Work request: Your answer should be every line of the entries that has the string "στις" in it.

Dataset excerpts:
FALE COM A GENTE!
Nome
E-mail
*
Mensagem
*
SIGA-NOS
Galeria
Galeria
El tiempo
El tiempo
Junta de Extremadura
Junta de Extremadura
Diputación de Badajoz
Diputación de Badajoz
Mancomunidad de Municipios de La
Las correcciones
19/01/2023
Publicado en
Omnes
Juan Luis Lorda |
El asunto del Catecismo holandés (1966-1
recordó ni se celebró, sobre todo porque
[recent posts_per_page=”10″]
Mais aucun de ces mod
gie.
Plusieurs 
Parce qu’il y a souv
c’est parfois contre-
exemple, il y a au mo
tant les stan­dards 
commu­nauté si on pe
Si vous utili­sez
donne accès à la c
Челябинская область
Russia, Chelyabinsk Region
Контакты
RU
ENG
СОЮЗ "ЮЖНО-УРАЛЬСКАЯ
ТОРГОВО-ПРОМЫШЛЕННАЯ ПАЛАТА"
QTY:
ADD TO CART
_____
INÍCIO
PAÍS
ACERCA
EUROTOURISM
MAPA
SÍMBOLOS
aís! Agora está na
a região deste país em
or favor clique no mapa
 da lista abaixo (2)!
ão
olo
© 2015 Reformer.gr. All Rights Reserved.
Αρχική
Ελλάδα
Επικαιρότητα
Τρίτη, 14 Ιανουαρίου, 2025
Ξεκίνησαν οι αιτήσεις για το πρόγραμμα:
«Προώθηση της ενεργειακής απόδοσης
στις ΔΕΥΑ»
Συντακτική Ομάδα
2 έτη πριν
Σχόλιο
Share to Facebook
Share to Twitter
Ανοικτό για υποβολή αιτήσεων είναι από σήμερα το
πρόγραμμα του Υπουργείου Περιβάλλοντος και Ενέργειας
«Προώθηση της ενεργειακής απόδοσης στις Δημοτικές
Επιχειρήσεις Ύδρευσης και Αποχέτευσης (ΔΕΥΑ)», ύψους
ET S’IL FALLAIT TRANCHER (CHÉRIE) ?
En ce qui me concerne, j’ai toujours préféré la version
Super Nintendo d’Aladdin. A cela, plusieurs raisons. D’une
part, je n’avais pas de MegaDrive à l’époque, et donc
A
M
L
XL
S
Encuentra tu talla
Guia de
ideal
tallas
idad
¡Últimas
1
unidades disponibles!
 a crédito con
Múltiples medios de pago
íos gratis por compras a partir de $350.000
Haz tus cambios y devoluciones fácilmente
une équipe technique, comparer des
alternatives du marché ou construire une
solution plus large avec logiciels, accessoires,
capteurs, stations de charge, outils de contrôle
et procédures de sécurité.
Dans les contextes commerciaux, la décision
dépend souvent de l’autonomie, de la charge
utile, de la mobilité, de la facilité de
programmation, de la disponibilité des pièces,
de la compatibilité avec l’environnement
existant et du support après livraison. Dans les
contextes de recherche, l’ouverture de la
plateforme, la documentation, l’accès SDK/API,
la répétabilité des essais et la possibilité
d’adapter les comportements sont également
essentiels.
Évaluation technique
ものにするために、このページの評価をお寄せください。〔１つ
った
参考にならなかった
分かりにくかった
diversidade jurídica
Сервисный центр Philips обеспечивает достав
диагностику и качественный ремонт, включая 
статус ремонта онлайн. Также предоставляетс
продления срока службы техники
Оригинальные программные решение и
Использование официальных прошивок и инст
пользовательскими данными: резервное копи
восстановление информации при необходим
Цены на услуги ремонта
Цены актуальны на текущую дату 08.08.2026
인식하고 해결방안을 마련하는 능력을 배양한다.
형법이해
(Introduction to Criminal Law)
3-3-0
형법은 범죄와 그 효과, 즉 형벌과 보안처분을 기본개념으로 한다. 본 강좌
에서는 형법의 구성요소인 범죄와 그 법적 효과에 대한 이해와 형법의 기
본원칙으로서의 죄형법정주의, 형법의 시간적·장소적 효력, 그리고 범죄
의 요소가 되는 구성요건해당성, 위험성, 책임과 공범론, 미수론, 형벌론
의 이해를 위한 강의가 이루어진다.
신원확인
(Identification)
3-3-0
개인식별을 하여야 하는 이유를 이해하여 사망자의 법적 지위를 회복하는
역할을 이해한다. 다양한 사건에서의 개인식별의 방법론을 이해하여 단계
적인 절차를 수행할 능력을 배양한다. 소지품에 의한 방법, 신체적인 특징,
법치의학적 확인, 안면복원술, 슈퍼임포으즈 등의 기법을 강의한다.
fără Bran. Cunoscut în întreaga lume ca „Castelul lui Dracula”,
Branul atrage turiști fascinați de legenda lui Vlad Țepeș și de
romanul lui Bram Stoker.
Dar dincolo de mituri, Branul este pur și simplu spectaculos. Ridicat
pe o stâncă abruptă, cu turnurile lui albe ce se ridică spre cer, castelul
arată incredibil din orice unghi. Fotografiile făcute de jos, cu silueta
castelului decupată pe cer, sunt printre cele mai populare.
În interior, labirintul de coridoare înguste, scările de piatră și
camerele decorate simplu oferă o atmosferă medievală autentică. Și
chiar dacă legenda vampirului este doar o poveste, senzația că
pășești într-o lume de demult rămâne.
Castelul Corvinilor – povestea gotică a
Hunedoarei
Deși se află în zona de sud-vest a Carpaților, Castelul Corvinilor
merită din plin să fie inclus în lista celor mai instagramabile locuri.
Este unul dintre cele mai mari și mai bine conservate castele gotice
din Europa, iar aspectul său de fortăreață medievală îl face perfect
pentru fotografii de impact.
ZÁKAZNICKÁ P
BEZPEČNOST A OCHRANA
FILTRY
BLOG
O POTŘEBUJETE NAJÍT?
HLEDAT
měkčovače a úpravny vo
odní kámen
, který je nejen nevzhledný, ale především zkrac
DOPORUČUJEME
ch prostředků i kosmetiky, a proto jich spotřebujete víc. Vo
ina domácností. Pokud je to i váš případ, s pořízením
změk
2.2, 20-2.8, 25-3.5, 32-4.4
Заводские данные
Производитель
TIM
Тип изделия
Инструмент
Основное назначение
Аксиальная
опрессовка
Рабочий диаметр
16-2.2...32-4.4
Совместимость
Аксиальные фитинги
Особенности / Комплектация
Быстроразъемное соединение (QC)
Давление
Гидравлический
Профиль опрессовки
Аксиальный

Result of the task:
στις ΔΕΥΑ»
«Προώθηση της ενεργειακής απόδοσης στις Δημοτικές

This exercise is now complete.